### WHAT THE TASK ASKS
What you return should match the data word for word, minus the images.

= Beginning of Section =

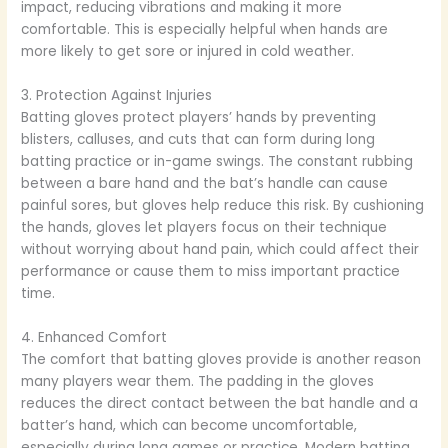
impact, reducing vibrations and making it more
comfortable. This is especially helpful when hands are
more likely to get sore or injured in cold weather.
3. Protection Against Injuries
Batting gloves protect players’ hands by preventing
blisters, calluses, and cuts that can form during long
batting practice or in-game swings. The constant rubbing
between a bare hand and the bat’s handle can cause
painful sores, but gloves help reduce this risk. By cushioning
the hands, gloves let players focus on their technique
without worrying about hand pain, which could affect their
performance or cause them to miss important practice
time.
4. Enhanced Comfort
The comfort that batting gloves provide is another reason
many players wear them. The padding in the gloves
reduces the direct contact between the bat handle and a
batter’s hand, which can become uncomfortable,
especially during long games or practice. Modern batting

= End of Section =

### WRITTEN RESPONSE
impact, reducing vibrations and making it more
comfortable. This is especially helpful when hands are
more likely to get sore or injured in cold weather.
3. Protection Against Injuries
Batting gloves protect players’ hands by preventing
blisters, calluses, and cuts that can form during long
batting practice or in-game swings. The constant rubbing
between a bare hand and the bat’s handle can cause
painful sores, but gloves help reduce this risk. By cushioning
the hands, gloves let players focus on their technique
without worrying about hand pain, which could affect their
performance or cause them to miss important practice
time.
4. Enhanced Comfort
The comfort that batting gloves provide is another reason
many players wear them. The padding in the gloves
reduces the direct contact between the bat handle and a
batter’s hand, which can become uncomfortable,
especially during long games or practice. Modern batting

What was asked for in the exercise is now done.